§ **Goal of the exercise**: Transcribe the data that follows, exactly and in full.

§ **Stored data entries**:
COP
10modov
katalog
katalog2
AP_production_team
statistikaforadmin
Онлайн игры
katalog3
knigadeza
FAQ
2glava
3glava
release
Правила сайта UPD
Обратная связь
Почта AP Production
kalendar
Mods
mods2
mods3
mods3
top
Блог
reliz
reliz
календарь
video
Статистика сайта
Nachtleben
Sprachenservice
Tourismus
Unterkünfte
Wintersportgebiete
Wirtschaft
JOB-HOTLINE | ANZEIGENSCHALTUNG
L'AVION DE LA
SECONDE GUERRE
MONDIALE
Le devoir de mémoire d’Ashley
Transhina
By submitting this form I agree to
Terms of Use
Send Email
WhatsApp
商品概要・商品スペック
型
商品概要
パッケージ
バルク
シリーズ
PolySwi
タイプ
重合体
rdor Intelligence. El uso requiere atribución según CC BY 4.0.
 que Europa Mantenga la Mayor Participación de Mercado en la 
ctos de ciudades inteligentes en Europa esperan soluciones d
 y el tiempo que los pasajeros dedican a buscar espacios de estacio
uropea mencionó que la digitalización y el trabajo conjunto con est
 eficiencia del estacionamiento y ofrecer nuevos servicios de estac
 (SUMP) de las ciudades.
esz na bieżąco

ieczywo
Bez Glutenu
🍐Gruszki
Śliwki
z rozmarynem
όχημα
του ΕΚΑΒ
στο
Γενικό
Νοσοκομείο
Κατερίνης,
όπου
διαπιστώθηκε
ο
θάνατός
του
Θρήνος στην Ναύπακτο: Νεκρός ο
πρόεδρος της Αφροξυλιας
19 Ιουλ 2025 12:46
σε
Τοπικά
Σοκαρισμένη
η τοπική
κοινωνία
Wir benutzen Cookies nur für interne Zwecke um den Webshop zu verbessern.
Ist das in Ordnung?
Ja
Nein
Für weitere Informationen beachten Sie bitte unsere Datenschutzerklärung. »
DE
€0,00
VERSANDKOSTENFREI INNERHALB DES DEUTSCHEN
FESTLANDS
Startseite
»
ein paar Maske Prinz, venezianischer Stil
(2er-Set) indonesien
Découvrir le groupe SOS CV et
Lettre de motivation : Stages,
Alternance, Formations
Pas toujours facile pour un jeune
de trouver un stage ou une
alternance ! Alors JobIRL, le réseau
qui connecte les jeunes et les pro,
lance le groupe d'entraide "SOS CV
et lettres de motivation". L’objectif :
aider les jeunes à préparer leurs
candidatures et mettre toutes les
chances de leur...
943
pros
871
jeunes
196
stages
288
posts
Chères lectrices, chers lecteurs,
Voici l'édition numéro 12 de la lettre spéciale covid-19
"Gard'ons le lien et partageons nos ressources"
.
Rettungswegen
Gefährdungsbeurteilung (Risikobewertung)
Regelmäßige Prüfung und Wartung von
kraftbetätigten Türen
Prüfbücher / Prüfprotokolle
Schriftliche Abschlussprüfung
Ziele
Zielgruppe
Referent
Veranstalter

§ **Answer**:
COP
10modov
katalog
katalog2
AP_production_team
statistikaforadmin
Онлайн игры
katalog3
knigadeza
FAQ
2glava
3glava
release
Правила сайта UPD
Обратная связь
Почта AP Production
kalendar
Mods
mods2
mods3
mods3
top
Блог
reliz
reliz
календарь
video
Статистика сайта
Nachtleben
Sprachenservice
Tourismus
Unterkünfte
Wintersportgebiete
Wirtschaft
JOB-HOTLINE | ANZEIGENSCHALTUNG
L'AVION DE LA
SECONDE GUERRE
MONDIALE
Le devoir de mémoire d’Ashley
Transhina
By submitting this form I agree to
Terms of Use
Send Email
WhatsApp
商品概要・商品スペック
型
商品概要
パッケージ
バルク
シリーズ
PolySwi
タイプ
重合体
rdor Intelligence. El uso requiere atribución según CC BY 4.0.
 que Europa Mantenga la Mayor Participación de Mercado en la 
ctos de ciudades inteligentes en Europa esperan soluciones d
 y el tiempo que los pasajeros dedican a buscar espacios de estacio
uropea mencionó que la digitalización y el trabajo conjunto con est
 eficiencia del estacionamiento y ofrecer nuevos servicios de estac
 (SUMP) de las ciudades.
esz na bieżąco

ieczywo
Bez Glutenu
🍐Gruszki
Śliwki
z rozmarynem
όχημα
του ΕΚΑΒ
στο
Γενικό
Νοσοκομείο
Κατερίνης,
όπου
διαπιστώθηκε
ο
θάνατός
του
Θρήνος στην Ναύπακτο: Νεκρός ο
πρόεδρος της Αφροξυλιας
19 Ιουλ 2025 12:46
σε
Τοπικά
Σοκαρισμένη
η τοπική
κοινωνία
Wir benutzen Cookies nur für interne Zwecke um den Webshop zu verbessern.
Ist das in Ordnung?
Ja
Nein
Für weitere Informationen beachten Sie bitte unsere Datenschutzerklärung. »
DE
€0,00
VERSANDKOSTENFREI INNERHALB DES DEUTSCHEN
FESTLANDS
Startseite
»
ein paar Maske Prinz, venezianischer Stil
(2er-Set) indonesien
Découvrir le groupe SOS CV et
Lettre de motivation : Stages,
Alternance, Formations
Pas toujours facile pour un jeune
de trouver un stage ou une
alternance ! Alors JobIRL, le réseau
qui connecte les jeunes et les pro,
lance le groupe d'entraide "SOS CV
et lettres de motivation". L’objectif :
aider les jeunes à préparer leurs
candidatures et mettre toutes les
chances de leur...
943
pros
871
jeunes
196
stages
288
posts
Chères lectrices, chers lecteurs,
Voici l'édition numéro 12 de la lettre spéciale covid-19
"Gard'ons le lien et partageons nos ressources"
.
Rettungswegen
Gefährdungsbeurteilung (Risikobewertung)
Regelmäßige Prüfung und Wartung von
kraftbetätigten Türen
Prüfbücher / Prüfprotokolle
Schriftliche Abschlussprüfung
Ziele
Zielgruppe
Referent
Veranstalter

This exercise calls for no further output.